In fact it’s probably at the same level a Brexit, yes I will mention that only once because that is a whole new thing to moan about.
So back to that GDPR thing, if you are hacked and you lose your customers personal data then you are in the two camps of doom, what do you do, ignore it, pray every night to whichever god of luck you can and hope it drifts off with no consequence, or do you accept that it could very well come back to bite you. The obvious course of action is that you quickly call the ICO where hopefully some helpful fellow is going to come to your rescue.
Well you are certainly going to need help, if you tell them, you are going to be in for a bumpy ride as you have lost the data through a breach of your systems, if you don’t tell them and the data is used then it’s going to get a whole lot bumpier and not to mention the expense, oh the expense!
Luckily as long as you have the regulatory cover in place this should respond to a data breach that the ICO may pursue you for.
I could go on and on and cover things like cyber liability, where the hacks come from and what about that employee that is no longer the model employee, yes you know the one that looks after the IT or your business networks and website… yes that’s the one, you know who I mean now, he/she can bring your business to its knees in a matter of minutes.
Insurance for the Cyber Age
The moral of the story is that cyber insurance comes in many forms but it still at the stage of perceived value against actual value. Whilst everyone knows cyber-attacks are and it’s going on at many levels most haven’t really seen the devastation it can cause because they haven’t witnessed it.
Would you consider not insuring your home against fire?

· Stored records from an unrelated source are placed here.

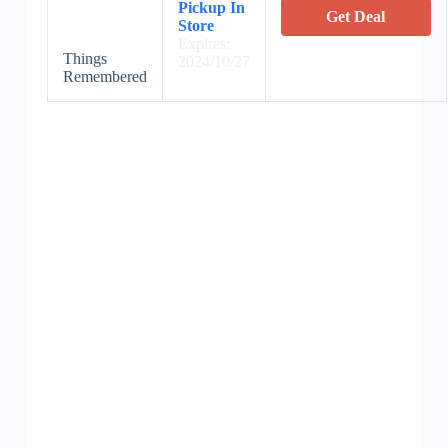
Pickup In
Get Deal
Store
Expires:
Things
2024/10/27
Remembered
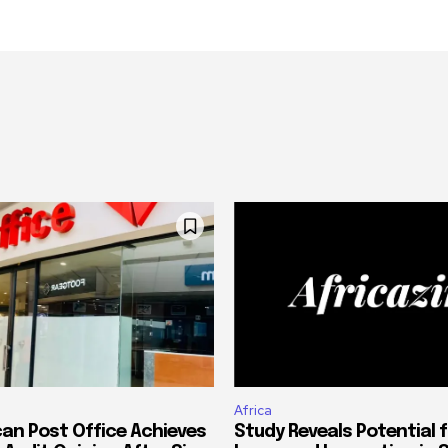
Africa
can Post Office Achieves
Study Reveals Potential f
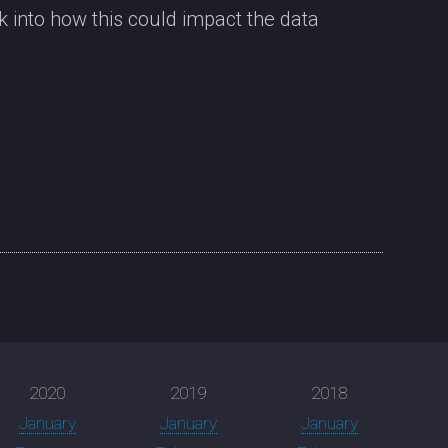
 into how this could impact the data
2020
2019
2018
January
January
January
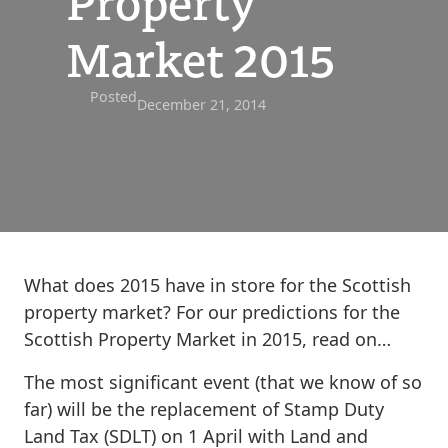
Property
Market 2015
Posted
December 21, 2014
What does 2015 have in store for the Scottish
property market? For our predictions for the
Scottish Property Market in 2015, read on…
The most significant event (that we know of so
far) will be the replacement of Stamp Duty
Land Tax (SDLT) on 1 April with Land and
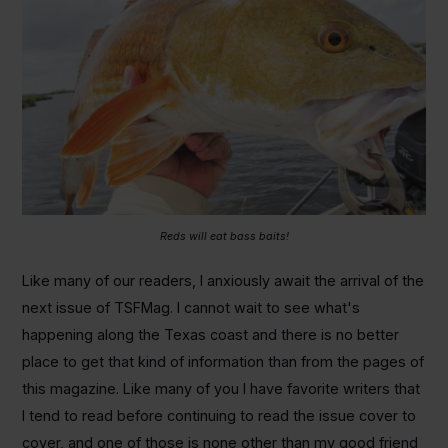
Reds will eat bass baits!
Like many of our readers, I anxiously await the arrival of the
next issue of TSFMag. I cannot wait to see what's
happening along the Texas coast and there is no better
place to get that kind of information than from the pages of
this magazine. Like many of you I have favorite writers that
I tend to read before continuing to read the issue cover to
cover, and one of those is none other than my good friend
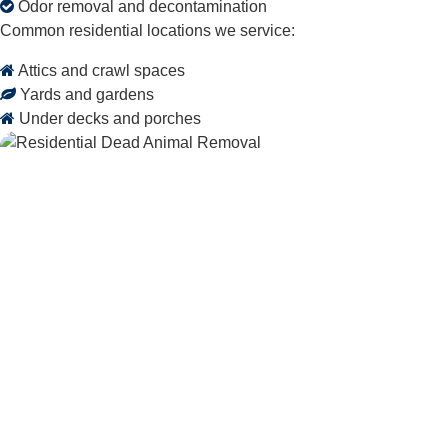
Odor removal and decontamination
Common residential locations we service:
Attics and crawl spaces
Yards and gardens
Under decks and porches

Most people wouldn’t entertain the idea of not having fire insurance cover.
If you burn down then your insurer will put it back together and the thing with fire is that when it happens there is usually those large red and orange things with varying degrees of choking haze – the point is you can see it and the devastation that it could cause to your business.
Cyber attacks on the other hand are pretty invisible, you usually don’t know it’s happened until it has and then it’s too late.
Having the correct cyber insurance in place is essential and one of the main areas is damage limitation, getting the experts involved can save your business massively, this is why your business needs a Cyber insurance policy that provides wide cover.